Donkeys transformed human history as essential beasts of burden for long-distance movement, especially across semi-arid and upland environments. They remain insufficiently studied despite globally expanding and providing key support to low- to middle-income communities. To elucidate their domestication history, we constructed a comprehensive genome panel of 207 modern and 31 ancient donkeys, as well as 15 wild equids. We found a strong phylogeographic structure in modern donkeys that supports a single domestication in Africa ~5000 BCE, followed by further expansions in this continent and Eurasia and ultimately returning to Africa. We uncover a previously unknown genetic lineage in the Levant ~200 BCE, which contributed increasing ancestry toward Asia. Donkey management involved inbreeding and the production of giant bloodlines at a time when mules were essential to the Roman economy and military.
Abstract, The genomic history and global expansion of domestic donkeys.
4 comments:
There is one masterful film by the French, deeply Catholic auteur, Robert Bresson, "Au hasard Balthazar," about a misused, saintly donkey, Balthazar. To this day, I still do not know if Balthazar's death scene is staged or actual. If real, it raises troubling moral questions in the viewer, which perhaps was Bresson's aim. On the other hand, feral burros anywhere in the world are trouble; yet we protect them with absurd federal edicts at a needless cost to vulnerable native wildlife.
Tom
Sheridan, WY
Personally, I'm not a huge donkey fan, as a lot of them have bad attitudes. I like horse and mules, but donkeys not so much. I will say that they're one of the oldest, and least celebrated, true beasts of burden on Earth. Maybe that's why they have bad attitudes.

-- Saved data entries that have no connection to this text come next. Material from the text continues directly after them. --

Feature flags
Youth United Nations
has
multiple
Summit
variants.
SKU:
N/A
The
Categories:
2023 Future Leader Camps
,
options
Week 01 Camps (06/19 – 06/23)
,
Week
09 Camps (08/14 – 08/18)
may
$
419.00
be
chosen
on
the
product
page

I agree with you regarding the Wild Free-Roaming Horses and Burros Act of 1971, and I applaud your use of the word "feral". There are wild donkeys, onagers, but they are a Central Asian animal. Feral donkeys are a complete nuisance and are damaging to the ecosystems in which they live. That's my view on wild horses as well, which really have no place in the ecosystem outside of Mongolia. Wild horses in North America are feral, a non-native and destructive presence on the range.

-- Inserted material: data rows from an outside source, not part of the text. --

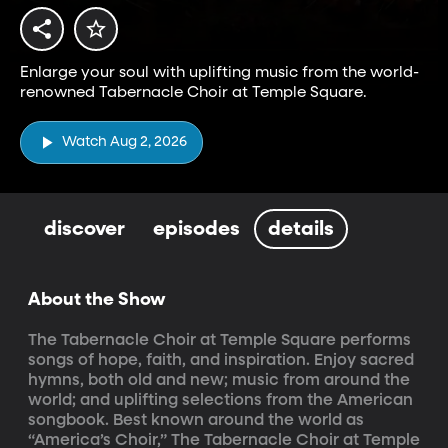
Enlarge your soul with uplifting music from the world-
renowned Tabernacle Choir at Temple Square.
Watch Aug 2, 2026
discover
episodes
details
About the Show
The Tabernacle Choir at Temple Square performs 
songs of hope, faith, and inspiration. Enjoy sacred 
hymns, both old and new; music from around the 
world; and uplifting selections from the American 
songbook. Best known around the world as 
“America’s Choir,” The Tabernacle Choir at Temple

I once wrote a piece, somewhat tongue in cheek, along the lines of "exterminate the brutes" about feral equines--whose protection I find mindless. The response was over 600 letters to the editor, demanding my hide. I never felt more like, or happier than, the "stranger" at the end of Camus's novel.
Tom
Sheridan, WY
In law school I had a friend, the year in front of me, who had retired from the Park Service. On this topic, and this law, his comment was "shoot them all", and he wasn't kidding.

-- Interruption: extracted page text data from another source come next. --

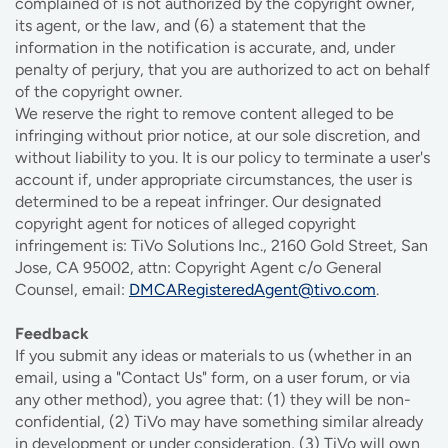
complained of is not authorized by the copyright owner,
its agent, or the law, and (6) a statement that the
information in the notification is accurate, and, under
penalty of perjury, that you are authorized to act on behalf
of the copyright owner.
We reserve the right to remove content alleged to be
infringing without prior notice, at our sole discretion, and
without liability to you. It is our policy to terminate a user's
account if, under appropriate circumstances, the user is
determined to be a repeat infringer. Our designated
copyright agent for notices of alleged copyright
infringement is: TiVo Solutions Inc., 2160 Gold Street, San
Jose, CA 95002, attn: Copyright Agent c/o General
Counsel, email:
DMCARegisteredAgent@tivo.com
.
Feedback
If you submit any ideas or materials to us (whether in an
email, using a "Contact Us" form, on a user forum, or via
any other method), you agree that: (1) they will be non-
confidential, (2) TiVo may have something similar already
in development or under consideration, (3) TiVo will own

I may have posted here once about how this was once handled in this region. I'll look for it, and if not, it'd be a good topic on what the supposed theme of this blog is.
By the way, I noted that my comment updater on this blog isn't working right now, so I'll have to see if I can fix that so that people know that there are new comments coming in. If I don't reply to them right away, by the way, it doesn't mean I won't. I don't reply to ever post, but I sometimes reply to them several days after they're first made.